Several foreign countries have announced that they will not participate in Aurora 20, a major defence exercise which was set to be held in Sweden, its national broadcaster SVT reported.
Canada was the first to announce its pullout, followed by Germany. Austria is considering withdrawing, whereas Britain is withdrawing its frigate but will send an infantry company, thus substantially scaling down its contribution.
The original plan included about 25,000 participants, including 3,000 from twelve invited countries. Aurora 20 was long touted as an even larger reprise of Aurora 17, which was celebrated as Sweden's largest military exercise in decades.
Originally, Aurora 20 was to be held between 11 May and 4 June in southern Sweden, including in the counties of Blekinge and Skåne. However, on Monday, 6 April, the Swedish Armed Forces will decide whether Aurora 20 should be held as planned, rescheduled, or scaled back.

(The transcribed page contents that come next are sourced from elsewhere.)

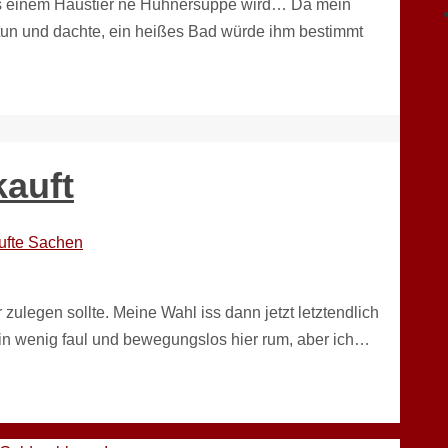
aus einem Haustier ne Hühnersuppe wird… Da mein
s tun und dachte, ein heißes Bad würde ihm bestimmt
kauft
ufte Sachen
 zulegen sollte. Meine Wahl iss dann jetzt letztendlich
in wenig faul und bewegungslos hier rum, aber ich…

“We are in contact with our international partners and are aware that their contributions may change at short notice depending on how different countries are affected by Covid-19,” communications manager Jonas Svensson told SVT. “The exercise team for Aurora 20 is currently working intensively now on planning for alternative event developments,” Svensson added.
Swedish Armed Forces spokesman Marcus Nilsson said it was “utterly important” for Sweden to arrange the drill in the wake of the new coronavirus pandemic to show that “when the society is in a crisis, the defence must be at its strongest”.
“We plan Aurora 20 to be implemented in full force, but our field hospitals will not be used for they are currently being used to support the National Board of Health,” Nilsson told SVT.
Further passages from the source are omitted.